El madrileño tendrá un enorme examen este miércoles: el ‘Super Fiambalá’. La etapa entre Belén, Fiambalá y Chilecito es ya un clásico del Dakar sudamericano, donde Peterhansel ya conquistó el Dakar en 2016. La salida mezclada de camiones, coches y motos para los 25 más rápidos añade dificultad, en una pista de arena blanda que pondrá a prueba las capacidades de todos.

Walkner saca medio Dakar del caos

La llegada de las dunas argentinas se preveía como uno de los grandes problemas de esta jornada, pero los ríos secos a la llegada a Belén fue lo que causó el caos. Los últimos kilómetros del día dejaron a casi todos los contendientes perdidos fuera de la ruta correcta, la constatación de que la navegación vuelve a ser protagonista en esta segunda semana.

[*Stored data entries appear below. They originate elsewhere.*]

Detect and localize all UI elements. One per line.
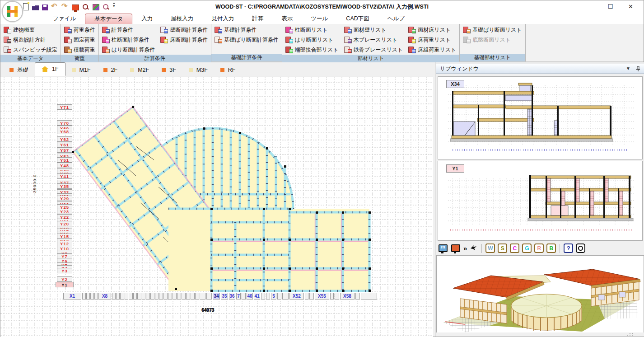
maximize-button[interactable]: ☐ <box>600 0 621 13</box>
x-axis-label-blank[interactable] <box>266 293 270 300</box>
layer-button-R[interactable]: R <box>534 243 544 253</box>
x-axis-label-blank[interactable] <box>186 293 190 300</box>
y-axis-label-Y29[interactable]: Y29 <box>57 196 72 201</box>
ribbon-button[interactable]: 床断面計算条件 <box>159 35 209 45</box>
y-axis-label-Y51[interactable]: Y51 <box>57 157 72 163</box>
open-file-icon[interactable] <box>32 5 39 10</box>
x-axis-label-blank[interactable] <box>182 293 186 300</box>
y-axis-label-Y3[interactable]: Y3 <box>57 268 72 273</box>
cad-canvas[interactable]: Y71Y70Y69Y68Y62Y61Y57Y52Y51Y48Y43Y42Y41Y… <box>0 76 433 337</box>
floor-tab-RF[interactable]: RF <box>214 64 242 76</box>
y-axis-label-Y68[interactable]: Y68 <box>57 129 72 134</box>
x-axis-label-40[interactable]: 40 <box>247 293 253 300</box>
x-axis-label-blank[interactable] <box>355 293 360 300</box>
layer-button-C[interactable]: C <box>510 243 519 253</box>
x-axis-label-blank[interactable] <box>168 293 172 300</box>
menu-item-0[interactable]: ファイル <box>44 14 85 24</box>
ribbon-button[interactable]: スパンピッチ設定 <box>2 45 59 55</box>
floor-tab-M3F[interactable]: M3F <box>182 64 214 76</box>
x-axis-label-blank[interactable] <box>191 293 195 300</box>
floor-tab-2F[interactable]: 2F <box>97 64 124 76</box>
x-axis-label-7[interactable]: 7 <box>236 293 241 300</box>
x-axis-label-blank[interactable] <box>133 293 137 300</box>
x-axis-label-blank[interactable] <box>361 293 377 300</box>
x-axis-label-blank[interactable] <box>116 293 120 300</box>
x-axis-label-blank[interactable] <box>94 293 98 300</box>
x-axis-label-blank[interactable] <box>195 293 199 300</box>
x-axis-label-blank[interactable] <box>155 293 159 300</box>
x-axis-label-5[interactable]: 5 <box>271 293 276 300</box>
ribbon-button[interactable]: 面材壁リスト <box>343 25 405 35</box>
menu-item-3[interactable]: 屋根入力 <box>162 14 202 24</box>
x-axis-label-blank[interactable] <box>112 293 116 300</box>
x-axis-label-X55[interactable]: X55 <box>315 293 329 300</box>
bird-icon[interactable] <box>470 244 478 253</box>
elevation-view-y1[interactable]: Y1 <box>438 161 643 241</box>
x-axis-label-X58[interactable]: X58 <box>340 293 355 300</box>
x-axis-label-34[interactable]: 34 <box>213 293 220 300</box>
floor-tab-1F[interactable]: 1F <box>35 62 65 76</box>
y-axis-label-Y70[interactable]: Y70 <box>57 120 72 126</box>
ribbon-button[interactable]: 鉄骨ブレースリスト <box>343 45 405 55</box>
menu-item-5[interactable]: 計算 <box>243 14 272 24</box>
x-axis-label-blank[interactable] <box>142 293 145 300</box>
x-axis-label-blank[interactable] <box>159 293 163 300</box>
close-button[interactable]: ✕ <box>621 0 641 13</box>
ribbon-button[interactable]: 柱断面計算条件 <box>101 35 157 45</box>
x-axis-label-blank[interactable] <box>82 293 86 300</box>
y-axis-label-Y57[interactable]: Y57 <box>57 147 72 153</box>
y-axis-label-Y61[interactable]: Y61 <box>57 142 72 147</box>
x-axis-label-blank[interactable] <box>129 293 133 300</box>
zoom-icon[interactable] <box>82 4 89 11</box>
y-axis-label-Y48[interactable]: Y48 <box>57 163 72 168</box>
x-axis-label-blank[interactable] <box>242 293 246 300</box>
resize-grip[interactable] <box>627 333 633 336</box>
new-file-icon[interactable] <box>23 3 29 10</box>
x-axis-label-X8[interactable]: X8 <box>98 293 111 300</box>
x-axis-label-36[interactable]: 36 <box>229 293 235 300</box>
menu-item-8[interactable]: CAD下図 <box>337 14 378 24</box>
ribbon-button[interactable]: 柱断面リスト <box>284 25 340 35</box>
y-axis-label-Y35[interactable]: Y35 <box>57 183 72 189</box>
elevation-view-x34[interactable]: X34 <box>438 76 643 159</box>
redo-icon[interactable] <box>61 3 69 10</box>
menu-item-4[interactable]: 見付入力 <box>202 14 243 24</box>
ribbon-button[interactable]: 面材床リスト <box>407 25 457 35</box>
undo-icon[interactable] <box>51 3 58 10</box>
layer-button-W[interactable]: W <box>485 243 495 253</box>
menu-item-1[interactable]: 基本データ <box>85 14 132 24</box>
menu-item-9[interactable]: ヘルプ <box>378 14 414 24</box>
x-axis-label-X1[interactable]: X1 <box>63 293 81 300</box>
floor-tab-3F[interactable]: 3F <box>155 64 182 76</box>
ribbon-button[interactable]: 荷重条件 <box>63 25 97 35</box>
ribbon-button[interactable]: 基礎ばり断面計算条件 <box>213 35 280 45</box>
y-axis-label-Y2[interactable]: Y2 <box>57 276 72 282</box>
ribbon-button[interactable]: 構造設計方針 <box>2 35 59 45</box>
x-axis-label-blank[interactable] <box>150 293 154 300</box>
floor-tab-M1F[interactable]: M1F <box>65 64 97 76</box>
ribbon-button[interactable]: 基礎ばり断面リスト <box>462 25 523 35</box>
x-axis-label-blank[interactable] <box>282 293 289 300</box>
x-axis-label-blank[interactable] <box>206 293 212 300</box>
x-axis-label-blank[interactable] <box>125 293 128 300</box>
x-axis-label-blank[interactable] <box>146 293 150 300</box>
ribbon-button[interactable]: 壁断面計算条件 <box>159 25 209 35</box>
floor-tab-基礎[interactable]: 基礎 <box>3 64 35 76</box>
pin-icon[interactable] <box>636 66 640 72</box>
ribbon-button[interactable]: 端部接合部リスト <box>284 45 340 55</box>
toolbar-options-icon[interactable] <box>113 3 117 10</box>
ribbon-button[interactable]: 床組荷重リスト <box>407 45 457 55</box>
ribbon-button[interactable]: 固定荷重 <box>63 35 97 45</box>
collapse-icon[interactable]: ▼ <box>626 64 630 73</box>
help-button[interactable]: ? <box>564 243 573 253</box>
floor-tab-M2F[interactable]: M2F <box>124 64 155 76</box>
monitor-plan-button[interactable]: m <box>438 243 448 253</box>
layer-button-G[interactable]: G <box>522 243 532 253</box>
minimize-button[interactable]: — <box>580 0 600 13</box>
x-axis-label-blank[interactable] <box>120 293 124 300</box>
ribbon-button[interactable]: 基礎計算条件 <box>213 25 280 35</box>
x-axis-label-blank[interactable] <box>309 293 314 300</box>
ribbon-button[interactable]: 木ブレースリスト <box>343 35 405 45</box>
record-circle-button[interactable] <box>576 243 585 253</box>
layer-button-S[interactable]: S <box>498 243 507 253</box>
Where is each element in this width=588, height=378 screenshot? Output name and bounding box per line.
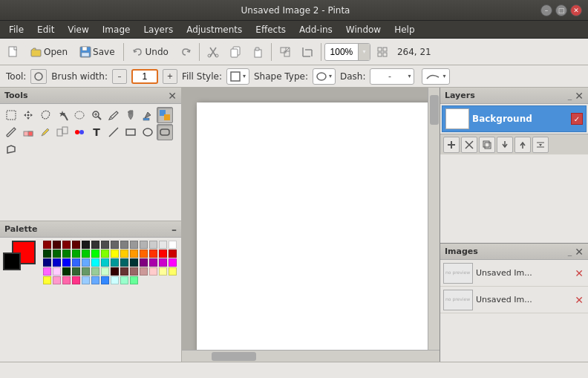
vertical-scrollbar[interactable]	[428, 88, 440, 350]
color-swatch-40[interactable]	[159, 258, 167, 267]
color-swatch-24[interactable]	[140, 250, 148, 258]
tool-paint-bucket[interactable]	[140, 107, 156, 123]
tool-freeform[interactable]	[3, 141, 19, 157]
v-scrollbar-thumb[interactable]	[430, 95, 439, 125]
color-swatch-10[interactable]	[140, 241, 148, 249]
color-swatch-9[interactable]	[130, 241, 138, 249]
drawing-canvas[interactable]	[197, 102, 432, 354]
dash-dropdown[interactable]: - ▾	[370, 68, 414, 85]
color-swatch-41[interactable]	[169, 258, 177, 267]
tool-paintbrush[interactable]	[3, 124, 19, 140]
color-swatch-11[interactable]	[149, 241, 157, 249]
open-button[interactable]: Open	[25, 45, 73, 59]
color-swatch-4[interactable]	[82, 241, 90, 249]
color-swatch-31[interactable]	[72, 258, 80, 267]
tool-ellipse-select[interactable]	[71, 107, 88, 123]
color-swatch-2[interactable]	[62, 241, 71, 249]
undo-button[interactable]: Undo	[127, 44, 174, 60]
color-swatch-7[interactable]	[111, 241, 119, 249]
color-swatch-26[interactable]	[159, 250, 167, 258]
color-swatch-42[interactable]	[43, 267, 51, 276]
menu-item-layers[interactable]: Layers	[137, 23, 179, 36]
menu-item-effects[interactable]: Effects	[249, 23, 292, 36]
tools-panel-close[interactable]: ✕	[168, 91, 177, 101]
color-swatch-58[interactable]	[62, 276, 71, 284]
brush-width-input[interactable]: 1	[131, 69, 158, 84]
tool-rectangle-select[interactable]	[3, 107, 19, 123]
zoom-dropdown[interactable]: ▾	[358, 43, 370, 61]
zoom-fit-button[interactable]	[372, 42, 393, 62]
color-swatch-46[interactable]	[82, 267, 90, 276]
color-swatch-43[interactable]	[53, 267, 61, 276]
tool-recolor[interactable]	[71, 124, 88, 140]
secondary-color-swatch[interactable]	[3, 252, 21, 270]
save-button[interactable]: Save	[74, 44, 120, 60]
merge-layers-button[interactable]	[532, 137, 549, 153]
tool-magic-wand[interactable]	[54, 107, 71, 123]
color-swatch-15[interactable]	[53, 250, 61, 258]
layers-panel-close[interactable]: ✕	[575, 91, 584, 101]
tool-clone[interactable]	[54, 124, 71, 140]
color-swatch-21[interactable]	[111, 250, 119, 258]
tool-text[interactable]: T	[88, 124, 105, 140]
canvas-area[interactable]	[182, 88, 440, 362]
color-swatch-57[interactable]	[53, 276, 61, 284]
color-swatch-0[interactable]	[43, 241, 51, 249]
tool-ellipse[interactable]	[140, 124, 156, 140]
color-swatch-13[interactable]	[169, 241, 177, 249]
menu-item-file[interactable]: File	[3, 23, 30, 36]
images-panel-close[interactable]: ✕	[575, 247, 584, 257]
menu-item-window[interactable]: Window	[340, 23, 387, 36]
tool-color-pick[interactable]	[157, 107, 173, 123]
menu-item-add-ins[interactable]: Add-ins	[293, 23, 339, 36]
menu-item-adjustments[interactable]: Adjustments	[180, 23, 248, 36]
color-swatch-5[interactable]	[91, 241, 99, 249]
curve-dropdown[interactable]: ▾	[422, 68, 449, 85]
color-swatch-32[interactable]	[82, 258, 90, 267]
color-swatch-29[interactable]	[53, 258, 61, 267]
color-swatch-6[interactable]	[101, 241, 109, 249]
cut-button[interactable]	[203, 42, 223, 62]
color-swatch-47[interactable]	[91, 267, 99, 276]
tool-pencil[interactable]	[105, 107, 122, 123]
layer-item[interactable]: Background ✓	[442, 105, 587, 132]
tool-color-pencil[interactable]	[37, 124, 53, 140]
menu-item-help[interactable]: Help	[388, 23, 420, 36]
copy-button[interactable]	[225, 42, 246, 62]
brush-width-minus[interactable]: –	[112, 69, 127, 84]
color-swatch-19[interactable]	[91, 250, 99, 258]
duplicate-layer-button[interactable]	[479, 137, 495, 153]
tool-line[interactable]	[105, 124, 122, 140]
color-swatch-64[interactable]	[120, 276, 128, 284]
tool-zoom[interactable]	[88, 107, 105, 123]
tool-lasso[interactable]	[37, 107, 53, 123]
color-swatch-34[interactable]	[101, 258, 109, 267]
image-item-2[interactable]: no preview Unsaved Im... ✕	[440, 287, 588, 313]
menu-item-view[interactable]: View	[62, 23, 94, 36]
color-swatch-14[interactable]	[43, 250, 51, 258]
color-swatch-55[interactable]	[169, 267, 177, 276]
color-swatch-51[interactable]	[130, 267, 138, 276]
color-swatch-56[interactable]	[43, 276, 51, 284]
color-swatch-65[interactable]	[130, 276, 138, 284]
color-swatch-63[interactable]	[111, 276, 119, 284]
color-swatch-16[interactable]	[62, 250, 71, 258]
tool-eraser[interactable]	[20, 124, 36, 140]
tool-pan[interactable]	[122, 107, 139, 123]
shape-type-dropdown[interactable]: ▾	[313, 68, 336, 85]
tool-move[interactable]	[20, 107, 36, 123]
color-swatch-61[interactable]	[91, 276, 99, 284]
redo-button[interactable]	[175, 42, 196, 62]
color-swatch-28[interactable]	[43, 258, 51, 267]
delete-layer-button[interactable]	[461, 137, 477, 153]
color-swatch-50[interactable]	[120, 267, 128, 276]
new-button[interactable]	[3, 42, 24, 62]
color-swatch-53[interactable]	[149, 267, 157, 276]
color-swatch-1[interactable]	[53, 241, 61, 249]
layer-visibility-checkbox[interactable]: ✓	[571, 113, 583, 125]
maximize-button[interactable]: □	[555, 4, 567, 16]
tool-rectangle[interactable]	[122, 124, 139, 140]
color-swatch-25[interactable]	[149, 250, 157, 258]
color-swatch-12[interactable]	[159, 241, 167, 249]
minimize-button[interactable]: –	[540, 4, 552, 16]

Kevin Benavides se las prometía muy felices. El piloto salió de su Salta natal con ganas de dar un fuerte golpe a la clasificación general, toda vez que Van Beveren venía perdiendo mucho tiempo. Llegó a la primera meta del día con ventaja de sobra… pero poco le duró la alegría. Benavides, Toby Price, Antoine Meo o el propio Joan Barreda se desviaron de la ruta correcta hasta 10 kilómetros, por lo que se vieron forzados a dar la vuelta para encontrar el camino correcto. Más de 40 minutos de retraso le daban una oportunidad de oro, de las de una vez cada millón de ocasiones, para Van Beveren no sólo de recuperar el liderato, sino convertirse en el gran favorito. Sin embargo, nuevo golpe de guión: el francés daba con sus huesos en el suelo tras chocar con su Yamaha contra una piedra en un río seco a tres kilómetros de la llegada. Intentó subirse de nuevo a la moto para continuar, pero ni siquiera pudo: el que fue líder y gran candidato a ganar abandonó con fractura de la clavícula derecha y traumatismo torácico.

Para redondear el final de esta película de suspense, la organización se vio en apuros cuando veía en su GPS a Matthias Walkner entrar primero en meta, pero sin pasar por el ‘waypoint’ número 7, por lo que su victoria no estaba clara. Ese punto de control fue el causante del lío: Barreda (que entró a 38 minutos, tras sufrir una caída por la cual llegó incluso a perder el conocimiento), Benavides, Brabec, Meo, los españoles Laia Sanz (que sufría una caída durísima al principio en la que destrozó los sistemas de navegación), Óscar Mena, Jonathan Barragán… todos los que se perdieron tras la segunda meta llegaron al final del día, pero sin el paso por el WP7, necesario para considerar la etapa completa. Muchos corredores culpan al ‘iritrack’, lo que augura investigación de la organización.

De los que sí marcaron por todos, el mejor fue Pablo Quintanilla, seguido por el español Gerard Farrés que, en su último Dakar en motos, demostró que la veteranía es un grado. El catalán entró 16 minutos después de Walkner llegó a la meta, lo que le ha hecho subir a la 4ª posición de la general. A la hora de cierre de esta edición, la organización daba por vencedor al piloto austriaco, que ahora se convierte en líder destacado de la clasificación general, primero que lo hace en motos en la historia del Dakar, con más de 39 minutos de ventaja sobre Barreda, segundo. No habría que descartar que, visto el lío, antes de comenzar la jornada de este miércoles anuncien cambios, en un día que además es la segunda etapa maratón para los motoristas.